06 - For extra flavor and golden color, brush the top of each crab cake with melted butter. This step is optional but highly recommended!
07 - Bake in the preheated oven for 12-14 minutes, or until the crab cakes are lightly browned around the edges and on top.
08 - Drizzle each crab cake with fresh lemon juice and serve warm with your favorite sauce and a sprinkle of fresh parsley if desired.

# Notes:

01 - For the best texture, use lump crab meat, little filler, and bake the cakes in a very hot oven.

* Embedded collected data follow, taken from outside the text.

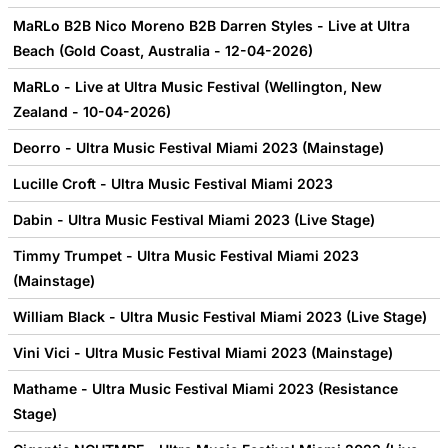
MaRLo B2B Nico Moreno B2B Darren Styles - Live at Ultra
Beach (Gold Coast, Australia - 12-04-2026)
MaRLo - Live at Ultra Music Festival (Wellington, New
Zealand - 10-04-2026)
Deorro - Ultra Music Festival Miami 2023 (Mainstage)
Lucille Croft - Ultra Music Festival Miami 2023
Dabin - Ultra Music Festival Miami 2023 (Live Stage)
Timmy Trumpet - Ultra Music Festival Miami 2023
(Mainstage)
William Black - Ultra Music Festival Miami 2023 (Live Stage)
Vini Vici - Ultra Music Festival Miami 2023 (Mainstage)
Mathame - Ultra Music Festival Miami 2023 (Resistance
Stage)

02 - These crab cakes can be served with lemon wedges, a garnish of chopped parsley, cocktail sauce, or tartar sauce.
03 - For smaller crab cakes, divide the mixture into 12 portions using a 1/4-cup measure. For mini crab cakes, make 24 portions using 2 tablespoons of mixture each. Baking time will be shorter.
04 - Leftover crab cakes can be refrigerated for up to 5 days or frozen for up to 3 months.